Compliance and the Pre-Authorization Landscape
Under ERISA, HIPAA, and ACA, health plans must retain documentation of pre-authorization decisions and ensure patients’ rights to appeal. WellthCare maintains compliance-grade records automatically, reporting qualifying preventive activity where applicable, and never requiring employees or employers to manage the compliance burden.
For HR leaders and benefits administrators, this means less time spent handling pre-authorization disputes and more time focusing on employee health, retention, and financial wellness.
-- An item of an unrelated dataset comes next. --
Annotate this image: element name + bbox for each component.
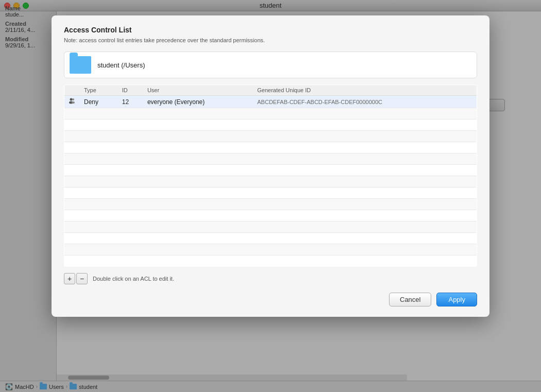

In the WellthCare ecosystem, pre-authorization as a concept becomes obsolete-not because care isn’t managed, but because it is pre-emptively funded and behavior-driven.
Key Takeaways for Employers
- Pre-authorization is a safety gate, not a benefit-it slows care and increases frustration.
- Traditional plans require it for high-cost procedures and drugs, but the process is error-prone and burdensome.
- WellthCare eliminates pre-authorization by rewarding preventive care first, moving from reactive gatekeeping to proactive health building.
- Data-driven health behavior reduces the need for costly interventions-and when they are needed, the transition is seamless and transparent.
- Compliance is built in, so employers avoid the legal exposure and administrative overhead of managing appeals.
In short, the pre-authorization process in healthcare benefits is a legacy system designed to manage cost through restriction. WellthCare replaces it with a system designed to build health and wealth automatically-where less gatekeeping and more prevention actually lower costs, improve outcomes, and make care feel simple.